=== REQUIREMENT ===
Quote the records in full and leave their pictures out.

=== INFORMATION PROVIDED ===
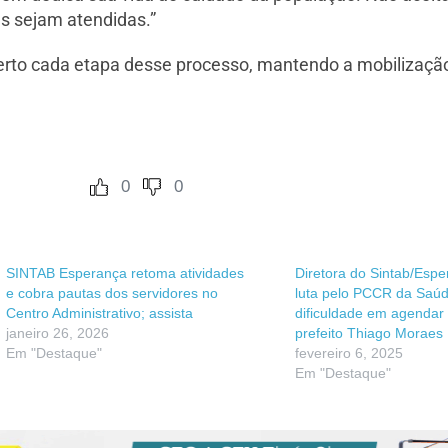
es sejam atendidas.”
erto cada etapa desse processo, mantendo a mobilizaçã
0
0
SINTAB Esperança retoma atividades
Diretora do Sintab/Esp
e cobra pautas dos servidores no
luta pelo PCCR da Saúd
Centro Administrativo; assista
dificuldade em agendar
janeiro 26, 2026
prefeito Thiago Moraes
Em "Destaque"
fevereiro 6, 2025
Em "Destaque"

=== COMPLETED EXERCISE ===
es sejam atendidas.”
erto cada etapa desse processo, mantendo a mobilizaçã
0
0
SINTAB Esperança retoma atividades
Diretora do Sintab/Esp
e cobra pautas dos servidores no
luta pelo PCCR da Saúd
Centro Administrativo; assista
dificuldade em agendar
janeiro 26, 2026
prefeito Thiago Moraes
Em "Destaque"
fevereiro 6, 2025
Em "Destaque"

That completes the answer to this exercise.